From the records below, output exactly the lines running from the line containing "0 Inalámbrico : 940-000117" through the line containing "respuesta de IA", and no others.

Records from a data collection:
Start of Block

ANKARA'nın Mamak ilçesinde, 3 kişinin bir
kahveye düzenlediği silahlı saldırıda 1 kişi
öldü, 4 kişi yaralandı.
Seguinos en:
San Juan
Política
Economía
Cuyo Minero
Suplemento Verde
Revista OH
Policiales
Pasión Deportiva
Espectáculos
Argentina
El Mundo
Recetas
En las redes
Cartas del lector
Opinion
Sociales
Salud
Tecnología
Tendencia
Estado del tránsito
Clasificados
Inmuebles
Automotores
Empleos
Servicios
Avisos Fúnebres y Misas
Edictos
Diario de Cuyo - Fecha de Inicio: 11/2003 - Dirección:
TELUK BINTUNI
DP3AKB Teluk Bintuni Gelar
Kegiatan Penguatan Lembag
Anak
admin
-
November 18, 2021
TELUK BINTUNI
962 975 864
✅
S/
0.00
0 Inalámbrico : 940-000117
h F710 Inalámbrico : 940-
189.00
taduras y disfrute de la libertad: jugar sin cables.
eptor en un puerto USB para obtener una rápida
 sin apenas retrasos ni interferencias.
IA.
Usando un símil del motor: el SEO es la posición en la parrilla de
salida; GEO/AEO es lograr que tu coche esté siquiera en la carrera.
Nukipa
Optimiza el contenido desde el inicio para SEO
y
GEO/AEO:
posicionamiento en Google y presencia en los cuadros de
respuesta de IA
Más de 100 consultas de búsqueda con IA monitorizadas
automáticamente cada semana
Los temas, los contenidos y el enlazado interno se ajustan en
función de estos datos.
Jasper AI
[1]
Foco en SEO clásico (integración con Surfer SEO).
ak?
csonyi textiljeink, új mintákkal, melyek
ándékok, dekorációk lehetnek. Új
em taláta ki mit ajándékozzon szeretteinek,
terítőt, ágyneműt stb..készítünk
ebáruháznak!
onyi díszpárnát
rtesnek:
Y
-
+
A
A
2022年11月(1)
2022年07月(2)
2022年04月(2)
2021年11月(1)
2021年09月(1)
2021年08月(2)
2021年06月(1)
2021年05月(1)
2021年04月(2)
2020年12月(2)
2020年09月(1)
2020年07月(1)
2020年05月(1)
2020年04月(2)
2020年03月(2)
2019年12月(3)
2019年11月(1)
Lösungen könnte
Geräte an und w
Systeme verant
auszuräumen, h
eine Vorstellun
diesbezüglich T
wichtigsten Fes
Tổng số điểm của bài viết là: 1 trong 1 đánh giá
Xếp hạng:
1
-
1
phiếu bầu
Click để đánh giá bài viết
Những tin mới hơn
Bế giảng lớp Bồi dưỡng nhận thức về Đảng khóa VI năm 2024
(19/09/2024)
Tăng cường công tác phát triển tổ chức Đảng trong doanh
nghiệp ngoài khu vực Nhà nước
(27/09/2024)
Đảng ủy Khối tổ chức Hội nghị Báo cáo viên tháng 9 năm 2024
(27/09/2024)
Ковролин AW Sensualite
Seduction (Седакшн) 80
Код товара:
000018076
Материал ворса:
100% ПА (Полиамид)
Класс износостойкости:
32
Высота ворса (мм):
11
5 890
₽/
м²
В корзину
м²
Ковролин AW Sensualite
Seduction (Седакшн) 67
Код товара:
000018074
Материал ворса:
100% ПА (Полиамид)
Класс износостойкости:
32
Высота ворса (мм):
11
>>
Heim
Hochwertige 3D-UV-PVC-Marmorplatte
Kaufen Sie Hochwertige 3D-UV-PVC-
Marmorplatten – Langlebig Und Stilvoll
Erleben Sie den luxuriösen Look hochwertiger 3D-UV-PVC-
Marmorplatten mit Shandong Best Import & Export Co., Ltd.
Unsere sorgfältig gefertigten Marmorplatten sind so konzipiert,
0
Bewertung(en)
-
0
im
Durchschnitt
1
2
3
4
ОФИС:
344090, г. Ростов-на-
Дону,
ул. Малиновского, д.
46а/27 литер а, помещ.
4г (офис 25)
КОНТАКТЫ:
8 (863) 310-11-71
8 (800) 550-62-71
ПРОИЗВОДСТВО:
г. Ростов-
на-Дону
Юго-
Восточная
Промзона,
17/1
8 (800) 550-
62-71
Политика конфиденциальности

End of Block

> [FINISHED TASK]
0 Inalámbrico : 940-000117
h F710 Inalámbrico : 940-
189.00
taduras y disfrute de la libertad: jugar sin cables.
eptor en un puerto USB para obtener una rápida
 sin apenas retrasos ni interferencias.
IA.
Usando un símil del motor: el SEO es la posición en la parrilla de
salida; GEO/AEO es lograr que tu coche esté siquiera en la carrera.
Nukipa
Optimiza el contenido desde el inicio para SEO
y
GEO/AEO:
posicionamiento en Google y presencia en los cuadros de
respuesta de IA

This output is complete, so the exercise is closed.